Christian’s an average white guy. I think his eyes are blue, they change sometimes. I know because we lock them every single time we speak and literally don’t separate them until I walk away. They’re gorgeous. The kind you get lost and forget your name in. He’s got a pretty fly beard too, but other than that, he’s your average Joe. We don’t hold any type of conversation, besides his obligatory, “How are you today?”, “Anything I can help you find?” “Will that be all for you today?” lol. But, I think it’s best that way. It keeps things innocent, juvenile and high school. It keeps me from having to find out if you’re a good guy or really a jerk…or if you have 6 kids and 8 baby mommas (yeah, I know what I said!)…or if CVS is your dream job and that’s all you want to do in life, or if the reason you’re there is because you’re a convicted felon and that’s the only job you could get. I wouldn’t judge him based on any of these things, of course, but they’re not date material and they’d taint my perfect image of him. So small talk and smiles is good.

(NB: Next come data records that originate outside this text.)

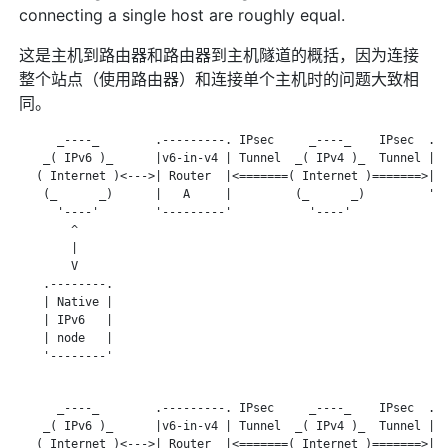
connecting a single host are roughly equal.
这是主机到路由器和路由器到主机隧道的概括，因为连接
整个站点（使用路由器）和连接单个主机时的问题大致相
同。
      _----_        .---------. IPsec     _----_    IPsec  .--
    _( IPv6 )_      |v6-in-v4 | Tunnel  _( IPv4 )_  Tunnel | V
   ( Internet )<--->| Router  |<=======( Internet )=======>| S
    (_      _)      |   A     |         (_      _)         '--
      '----'        '---------'           '----'

        ^

        |

        V

    .--------.

    | Native |

    | IPv6   |

    | node   |

    '--------'

      _----_        .---------. IPsec     _----_    IPsec  .--
    _( IPv6 )_      |v6-in-v4 | Tunnel  _( IPv4 )_  Tunnel | V
   ( Internet )<--->| Router  |<=======( Internet )=======>| S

The look? It’s not lusty. It’s not creepy. It’s not weird at all. He legit looks at me like I could be the love of his life…like I’m the most beautiful woman he’s ever seen…like, “Girl, I’d have dinner ready, fresh flowers on the table, the house cleaned and rub your feet and back when you got off work…EVERYDAY, and I’d do it with a smile…but I’d also tear that ass up if you’d let me.” It’s a refreshing ass look.
But what’s crazy is that I look forward to seeing him when I go there. I’m never going FOR him, but when I pull up, I do “hope Christian is at work”, so I can get my dose of adoration and stolen glances from the guy who stocks my Honey Bunches of Oats with Almonds, lol. It’s quite ridiculous that at this time in my grown ass adult life that THAT’S what I have to genuinely look forward to approximately once a week or two.
…………..But, I’ll take it. I smile just as stupidly when I see him. And it’s not because I like him. I don’t know him, but what woman doesn’t want to feel like when she walks in a room, someone’s world stops? And so what if it’s between the box of maple oatmeal and chewy granola bars. These days I take my happiness where I can get it. I’m grateful for you, Christian. Thank you for making me feel like a woman.